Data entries
■ ■ ■ ■ ■

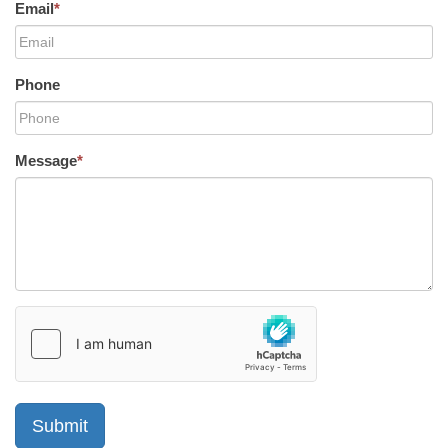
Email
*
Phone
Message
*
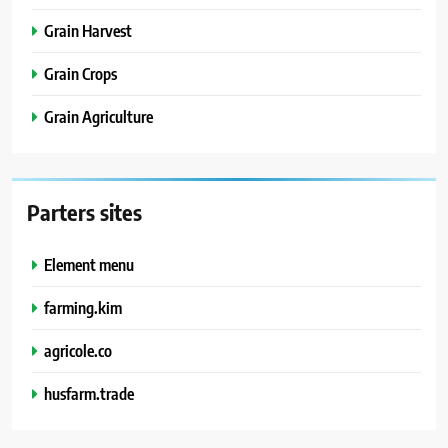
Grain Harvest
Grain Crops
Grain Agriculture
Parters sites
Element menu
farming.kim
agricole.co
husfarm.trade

■ ■ ■ ■ ■

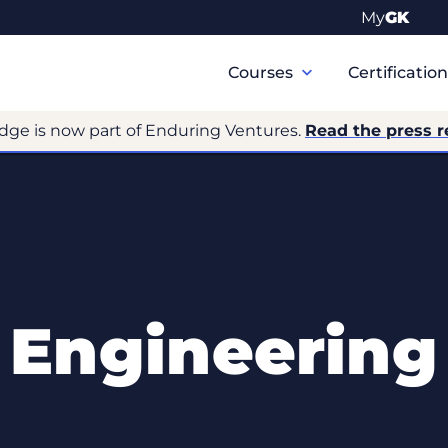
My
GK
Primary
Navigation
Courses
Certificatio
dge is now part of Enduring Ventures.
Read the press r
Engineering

■ ■ ■ ■ ■

Copy out each line of the records where the word "Grain" appears.

▸ WRITTEN SOLUTION
Grain Harvest
Grain Crops
Grain Agriculture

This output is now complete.